虎尾の会

幕末の草莽の志士清河八郎の会の名を盗用しています。主人は猫の尾も踏めません。

大庭柯公の「江戸団扇」

2006-05-23 | 読書
大庭柯公(大馬鹿公とよむ)については、ここで1度書いたことがある。
ロシア語を学び二葉亭四迷とも親交のあったジャーナリストだ。
堺利彦らとともに日本社会主義同盟の発起人に名をつらね、ロシア革命後のロシアに新聞記者として潜入するも、行方不明(スパイとまちがえられ、銃殺されたという説もある)。

ブックオフで「江戸団扇」(中公文庫)という江戸文化の随筆集を手に入れた。
この中で、大庭は、大塩平八郎を高く評価している。

例えば、こう書く。義侠の風は江戸の専売のように考えられているが、なんの、大阪には大塩がいる。東京人は、赤穂義士をあげるかもしれないが、あれはあくまでも封建時代の産物であって、現代では、もはや過去の記念にすぎない。これに反して大塩は、今日および今後、時代の進むにつれて、民衆的義人として永久に活くべき人だ、と。しいて東京に同類を求めるなら木内(佐倉)宗五郎か、しかし、スケールにおいては大塩におよばない。幡随院長兵衛などはただの一侠夫にすぎない。
大阪が江戸に対しての絶対の誇りは、淀屋辰五郎でもなく、鴻池でもなく、また懐徳堂でもない。大塩先生である、と大庭は書く。

今、大塩とか佐倉宗五郎はどのくらい知られているのだろう。また、大塩はえらい、とか佐倉宗五郎はりっぱだという言論人はどのくらいいるだろう。

平成の今、何の調査だかは知らないけど、一番人気のあるのが信長らしい。信長の名は子どもでも知っている。NHK大河がしつこいほど繰り返した成果だろう。
しかし、戦前、明治大正の時代、庶民段階で信長の人気なんかなかったはずだ。おかしいよ。

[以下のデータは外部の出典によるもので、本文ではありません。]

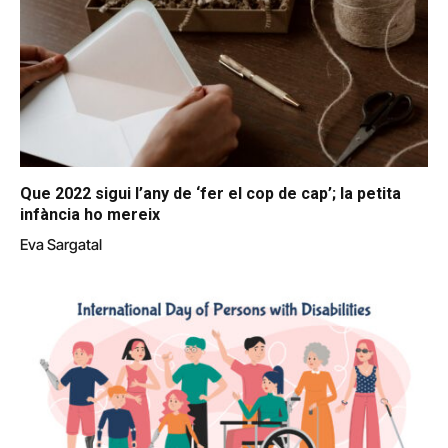
Que 2022 sigui l’any de ‘fer el cop de cap’; la petita
infància ho mereix
Eva Sargatal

なぜ信長がいいのだろう?天下を統一したからか?なぜ自分を武将とか支配者、政治家の立場にして考えるのだろう。その発想がわからん。小泉首相と自分を同じ立場に見る発想なのか?あの時代に生まれていたら、ほとんどの人は武将ではなくて、農民のはずだ。農民にとってみたら、信長はたまらん支配者かもしれない。信長は天下統一を早めた、とかいうけど、天下統一がもっと遅れ、もっともっと統一されない混沌とした時代が続いていてもよかったのではなんてことも思う。支配者としては、まったくなってなかった室町時代、庶民の力はけっこう自由で豊かだったそうではないか。